We love to think that our dearly departed rock heroes would have continued their artistic trailblazing if they hadn't been called away, but so much evidence—provided by those left behind—suggests otherwise.

Exhibit A is coming to Anaheim Stadium this fall at $50 to $350 per ticket. The Rolling Stones still may ultimately be remembered as the greatest rock N roll band of all time, but it requires a better and better memory every day. They've been a travesty of a shameless caricature for a quarter-century now.

If Jagger and the Stones had—oh, I don't know—crashed aboard the Concorde or something right after Some Girls came out in 1978, their impeccable reputations would have been guaranteed.

But it's not only the Rolling Stones. In fact, they're not even the best argument that Hendrix, Joplin and Morrison—and Ritchie Valens and Sam Cooke and Jackie Wilson and Stevie Ray Vaughan and Kurt Cobain—were fortunate to have checked out when they did.
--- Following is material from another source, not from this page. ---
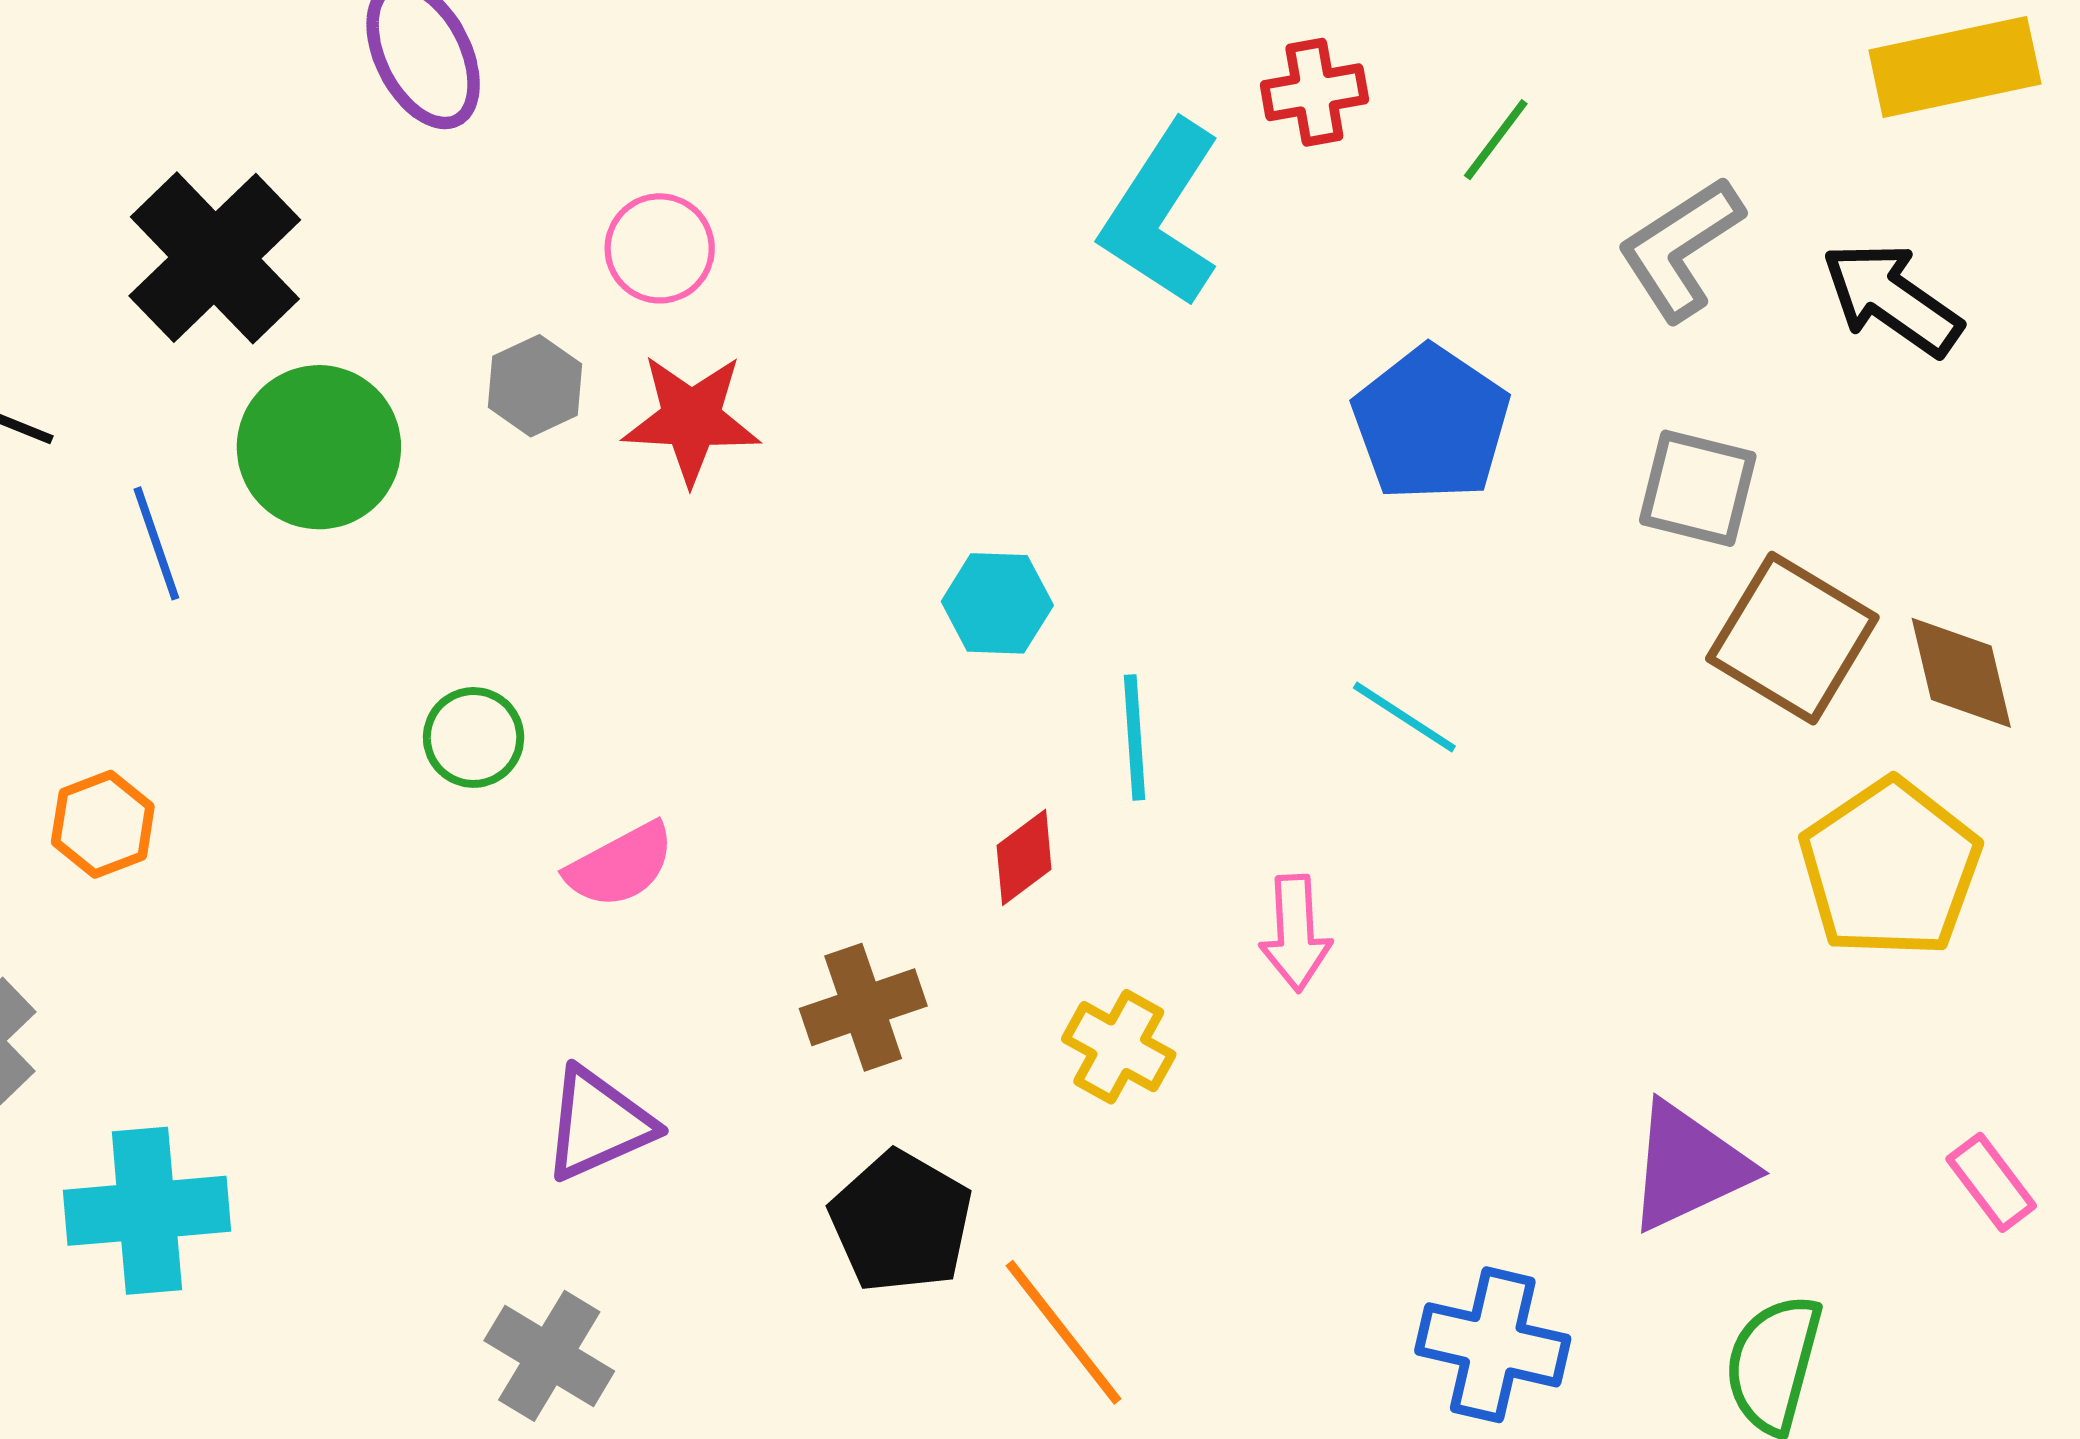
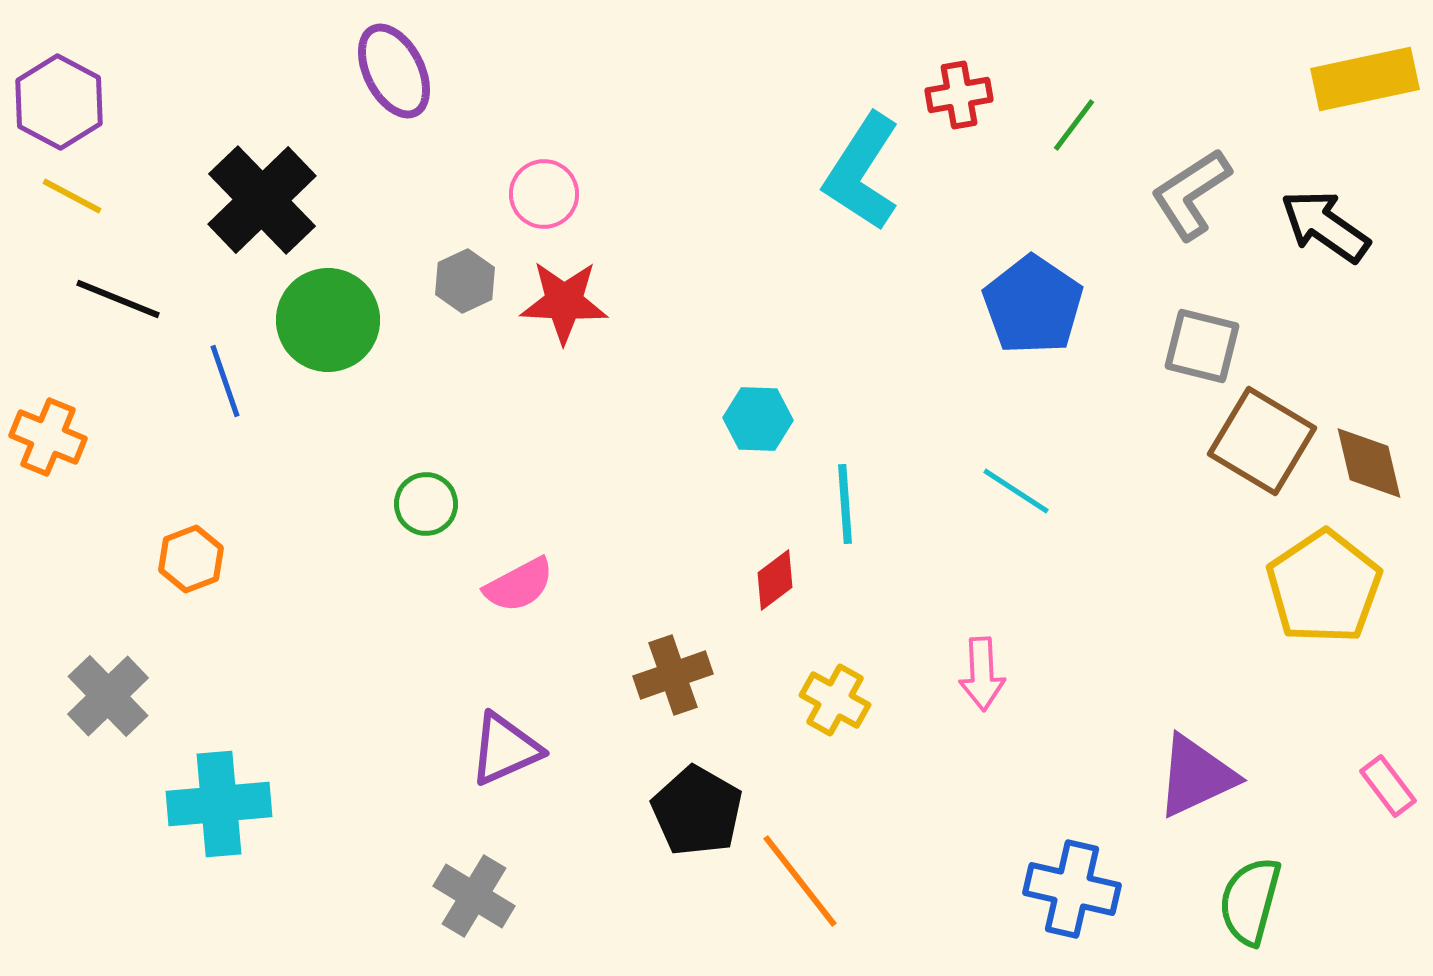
pink arrow: (1295, 933) -> (982, 674), moved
The best argument is Rod Stewart, who is 57 now and destined to be remembered as a bottle-blond buffoon. But if Stewart had died in 1972 the world would have felt robbed of one of the could-have-been rock and blues interpreters of all time. Stewart's sandpaper-and-glue vocals gave depth and weight to legendary bands like the Jeff Beck Group and the Faces, and he launched his solo career with similar credibility, turning out stirring compilations like Gasoline Alley, Every Picture Tells a Story and Never a Dull Moment in the first three years of the 1970s.

But Stewart became a weenie on 1975's Atlantic Crossing and a total dork thereafter—forcing on us unforgivable sugar-coated shit like “You're in My Heart,” “Hot Legs,” “Do Ya Think I'm Sexy” and “Tonight's the Night (Gonna Be Alright).” With that kind of catalog haunting his eulogy, it's kinda surprising that Stewart—now a complete has-been—hasn't killed himself.

What other rock-era musicians would have enhanced their place in history by getting there sooner? It's a long list, but here's a start.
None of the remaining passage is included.